Namun, perisai ini tidak selalu sempurna. Standar itikad baik dan kehati-hatian dalam UU PT tidak dijelaskan secara rinci, sehingga penafsirannya sering kali bergantung pada diskresi pengadilan. Akibatnya, direksi bisa saja terjerat tuntutan hukum meskipun keputusannya sudah sesuai dengan prinsip BJR. Hal ini menunjukkan bahwa di balik aturan hukum, ada dinamika politik hukum yang sangat memengaruhi bagaimana perlindungan bagi direksi diberikan dalam praktik.

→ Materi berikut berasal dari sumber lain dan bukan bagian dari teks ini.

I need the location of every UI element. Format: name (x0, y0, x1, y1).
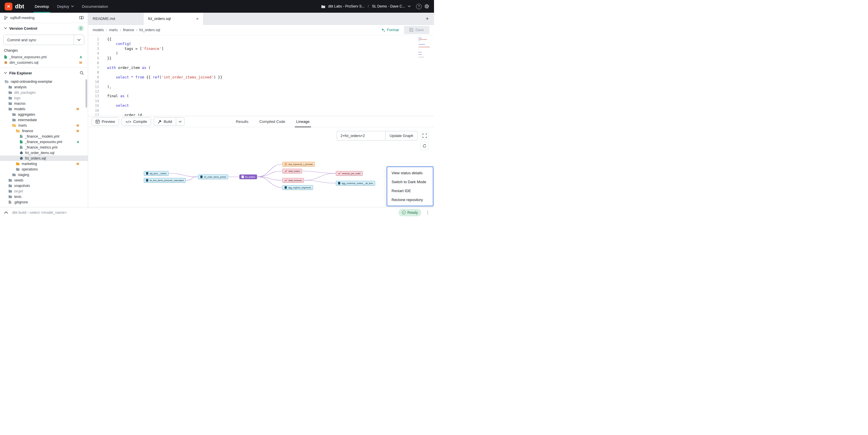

Salah satu contoh nyata adalah kasus kepailitan PT Garuda Indonesia pada tahun 2020. Direksi perusahaan mengambil keputusan untuk restrukturisasi utang dan mengalihkan aset demi menyelamatkan perusahaan dari kebangkrutan. Meskipun keputusan ini menuai kritik dan tuntutan dari sejumlah kreditor, pengadilan akhirnya memutuskan bahwa direksi tidak bertanggung jawab secara pribadi karena mereka dapat membuktikan bahwa keputusan diambil dengan itikad baik, kehati-hatian, demi kepentingan perusahaan, dan tanpa benturan kepentingan. Kasus ini menunjukkan bagaimana politik hukum berperan dalam menyeimbangkan kepentingan berbagai pihak dan memberikan perlindungan bagi direksi.
Namun, tidak semua kasus berakhir dengan perlindungan penuh. Dalam beberapa kasus kepailitan perusahaan swasta, pengadilan sering kali menilai bahwa direksi tidak memenuhi standar itikad baik atau kehati-hatian. Misalnya, dalam kasus PT X yang mengalami kebangkrutan, direksi dinyatakan bertanggung jawab secara pribadi karena tidak mampu membuktikan bahwa keputusan yang diambil benar-benar demi kepentingan perusahaan, dan ada indikasi benturan kepentingan. Hal ini menunjukkan bahwa penerapan BJR sangat bergantung pada bukti dan penilaian pengadilan, serta standar yang masih kabur.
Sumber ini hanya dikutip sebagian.